Collected data:
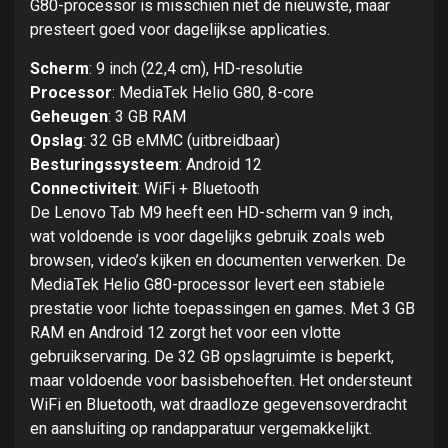
G80-processor is misschien niet de nieuwste, maar
presteert goed voor dagelijkse applicaties.
Scherm
: 9 inch (22,4 cm), HD-resolutie
Processor
: MediaTek Helio G80, 8-core
Geheugen
: 3 GB RAM
Opslag
: 32 GB eMMC (uitbreidbaar)
Besturingssysteem
: Android 12
Connectiviteit
: WiFi + Bluetooth
De Lenovo Tab M9 heeft een HD-scherm van 9 inch,
wat voldoende is voor dagelijks gebruik zoals web
browsen, video’s kijken en documenten verwerken. De
MediaTek Helio G80-processor levert een stabiele
prestatie voor lichte toepassingen en games. Met 3 GB
RAM en Android 12 zorgt het voor een vlotte
gebruikservaring. De 32 GB opslagruimte is beperkt,
maar voldoende voor basisbehoeften. Het ondersteunt
WiFi en Bluetooth, wat draadloze gegevensoverdracht
en aansluiting op randapparatuur vergemakkelijkt.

*YOUR INSTRUCTIONS:*
Repeat the records above word for word, apart from the pictures.

*EXERCISE RESULT:*
G80-processor is misschien niet de nieuwste, maar
presteert goed voor dagelijkse applicaties.
Scherm
: 9 inch (22,4 cm), HD-resolutie
Processor
: MediaTek Helio G80, 8-core
Geheugen
: 3 GB RAM
Opslag
: 32 GB eMMC (uitbreidbaar)
Besturingssysteem
: Android 12
Connectiviteit
: WiFi + Bluetooth
De Lenovo Tab M9 heeft een HD-scherm van 9 inch,
wat voldoende is voor dagelijks gebruik zoals web
browsen, video’s kijken en documenten verwerken. De
MediaTek Helio G80-processor levert een stabiele
prestatie voor lichte toepassingen en games. Met 3 GB
RAM en Android 12 zorgt het voor een vlotte
gebruikservaring. De 32 GB opslagruimte is beperkt,
maar voldoende voor basisbehoeften. Het ondersteunt
WiFi en Bluetooth, wat draadloze gegevensoverdracht
en aansluiting op randapparatuur vergemakkelijkt.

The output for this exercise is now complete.